DATASET ENTRIES Start Marker

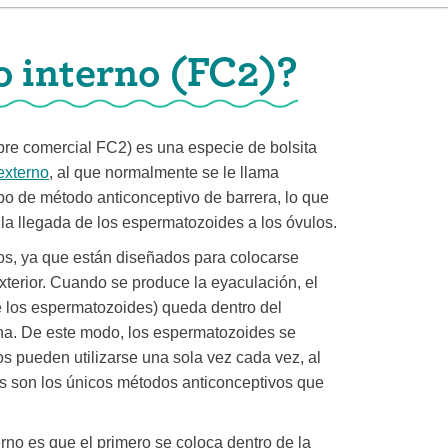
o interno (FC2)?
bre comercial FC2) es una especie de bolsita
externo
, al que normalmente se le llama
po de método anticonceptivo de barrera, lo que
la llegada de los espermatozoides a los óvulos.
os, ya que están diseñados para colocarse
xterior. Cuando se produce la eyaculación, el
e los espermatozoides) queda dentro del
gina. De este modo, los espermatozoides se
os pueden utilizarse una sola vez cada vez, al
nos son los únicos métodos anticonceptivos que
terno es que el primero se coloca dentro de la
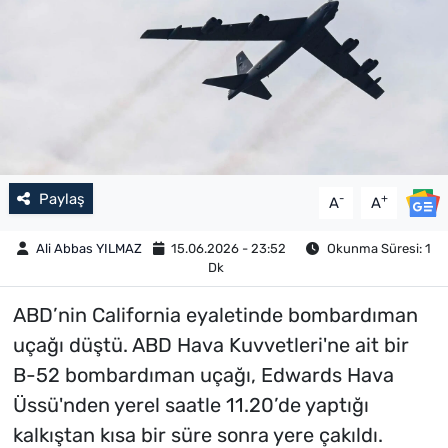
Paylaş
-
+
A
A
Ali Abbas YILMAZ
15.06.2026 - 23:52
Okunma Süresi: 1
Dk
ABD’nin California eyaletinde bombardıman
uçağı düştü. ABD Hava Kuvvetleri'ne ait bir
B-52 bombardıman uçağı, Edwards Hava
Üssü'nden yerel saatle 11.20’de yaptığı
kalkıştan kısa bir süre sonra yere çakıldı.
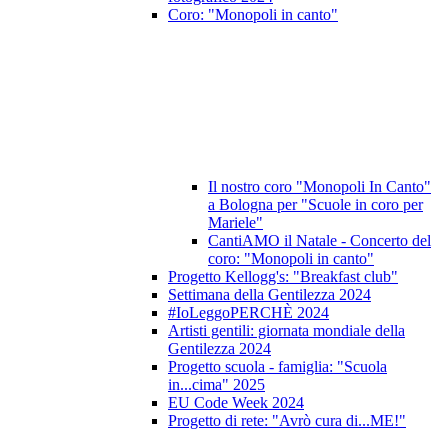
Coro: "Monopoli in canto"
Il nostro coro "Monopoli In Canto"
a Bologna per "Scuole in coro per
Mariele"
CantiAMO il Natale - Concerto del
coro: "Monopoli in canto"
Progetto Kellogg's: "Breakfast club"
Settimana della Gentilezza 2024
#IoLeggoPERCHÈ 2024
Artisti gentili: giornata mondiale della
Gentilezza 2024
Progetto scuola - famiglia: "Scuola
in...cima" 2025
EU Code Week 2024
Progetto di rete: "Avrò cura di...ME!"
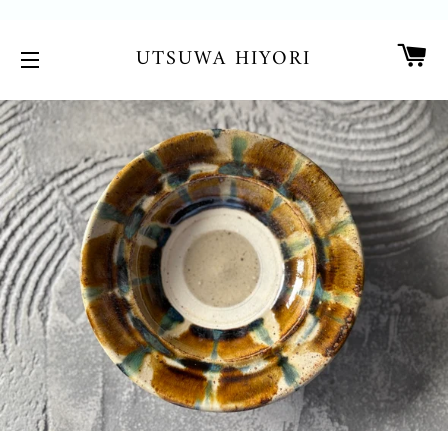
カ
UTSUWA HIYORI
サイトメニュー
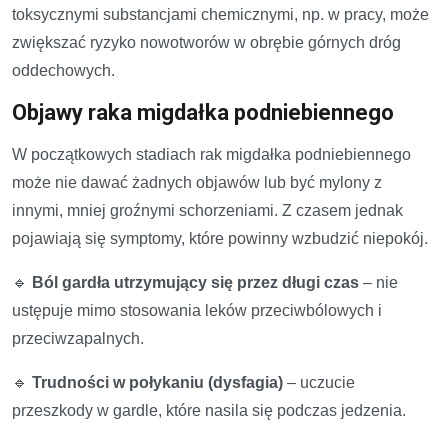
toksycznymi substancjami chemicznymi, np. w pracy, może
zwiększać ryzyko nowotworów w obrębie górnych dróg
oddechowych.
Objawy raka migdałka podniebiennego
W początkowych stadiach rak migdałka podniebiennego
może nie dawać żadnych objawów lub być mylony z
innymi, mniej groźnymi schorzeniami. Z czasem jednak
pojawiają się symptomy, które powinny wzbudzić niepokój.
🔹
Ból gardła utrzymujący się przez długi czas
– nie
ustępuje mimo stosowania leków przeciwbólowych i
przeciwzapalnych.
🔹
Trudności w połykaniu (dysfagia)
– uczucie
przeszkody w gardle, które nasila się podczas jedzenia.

DATASET ENTRIES End Marker
DATASET ENTRIES Start Marker

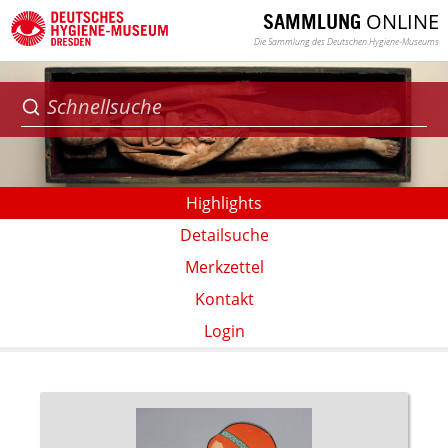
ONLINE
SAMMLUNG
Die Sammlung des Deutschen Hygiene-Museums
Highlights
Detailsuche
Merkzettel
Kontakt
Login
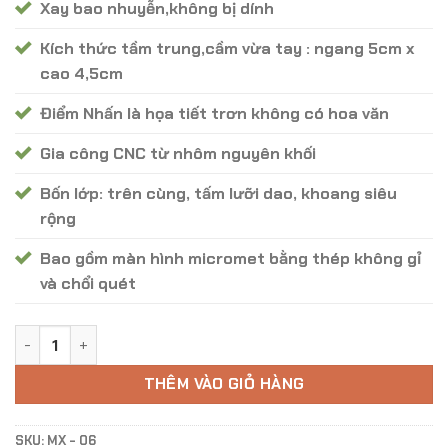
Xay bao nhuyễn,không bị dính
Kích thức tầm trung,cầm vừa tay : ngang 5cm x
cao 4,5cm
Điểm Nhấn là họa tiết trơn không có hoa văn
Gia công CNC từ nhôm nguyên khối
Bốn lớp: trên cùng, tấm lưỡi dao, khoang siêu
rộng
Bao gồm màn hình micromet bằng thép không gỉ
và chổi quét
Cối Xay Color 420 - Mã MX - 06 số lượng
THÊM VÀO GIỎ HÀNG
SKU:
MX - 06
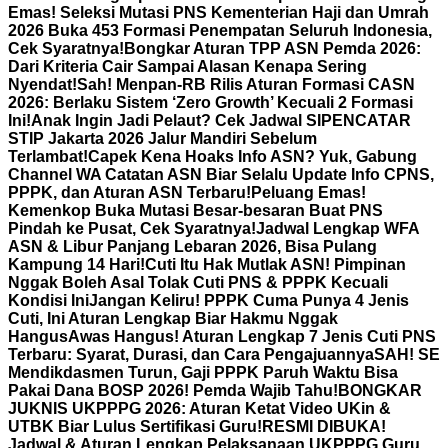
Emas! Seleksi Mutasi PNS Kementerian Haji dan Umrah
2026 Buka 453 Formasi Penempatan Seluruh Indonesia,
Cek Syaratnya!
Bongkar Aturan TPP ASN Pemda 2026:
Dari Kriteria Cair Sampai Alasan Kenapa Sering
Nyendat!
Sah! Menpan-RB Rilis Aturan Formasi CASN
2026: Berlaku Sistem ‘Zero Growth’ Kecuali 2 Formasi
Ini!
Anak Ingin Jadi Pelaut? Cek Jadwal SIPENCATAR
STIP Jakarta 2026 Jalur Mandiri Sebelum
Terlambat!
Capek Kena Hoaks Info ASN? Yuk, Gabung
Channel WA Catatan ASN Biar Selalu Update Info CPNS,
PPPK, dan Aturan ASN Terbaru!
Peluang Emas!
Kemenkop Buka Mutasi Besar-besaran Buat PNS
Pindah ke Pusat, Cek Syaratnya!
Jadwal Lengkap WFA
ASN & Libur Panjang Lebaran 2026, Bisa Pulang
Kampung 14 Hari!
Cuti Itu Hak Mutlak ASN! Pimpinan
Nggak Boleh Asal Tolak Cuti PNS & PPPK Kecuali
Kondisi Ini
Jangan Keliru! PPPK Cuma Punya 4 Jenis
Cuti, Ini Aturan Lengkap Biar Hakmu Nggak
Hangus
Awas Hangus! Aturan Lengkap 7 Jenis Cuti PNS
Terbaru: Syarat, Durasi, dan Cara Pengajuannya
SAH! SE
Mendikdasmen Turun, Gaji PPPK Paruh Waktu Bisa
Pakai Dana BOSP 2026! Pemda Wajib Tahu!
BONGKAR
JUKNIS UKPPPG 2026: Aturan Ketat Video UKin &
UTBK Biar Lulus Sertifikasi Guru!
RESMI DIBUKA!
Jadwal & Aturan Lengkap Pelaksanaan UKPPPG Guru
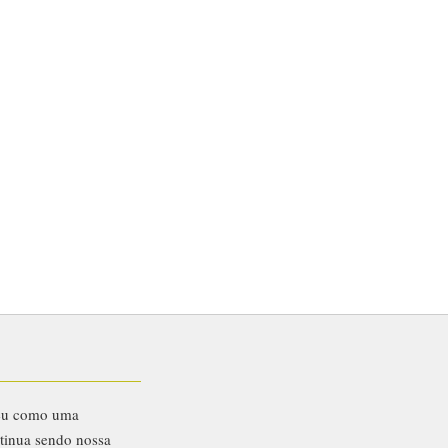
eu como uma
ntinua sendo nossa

DATASET ENTRIES End Marker

Above are the entries. Quote exactly the lines from the one bearing "toksycznymi substancjami chemicznymi, np." through the one bearing "może nie dawać".

### ANSWER FOR THIS EXERCISE
toksycznymi substancjami chemicznymi, np. w pracy, może
zwiększać ryzyko nowotworów w obrębie górnych dróg
oddechowych.
Objawy raka migdałka podniebiennego
W początkowych stadiach rak migdałka podniebiennego
może nie dawać żadnych objawów lub być mylony z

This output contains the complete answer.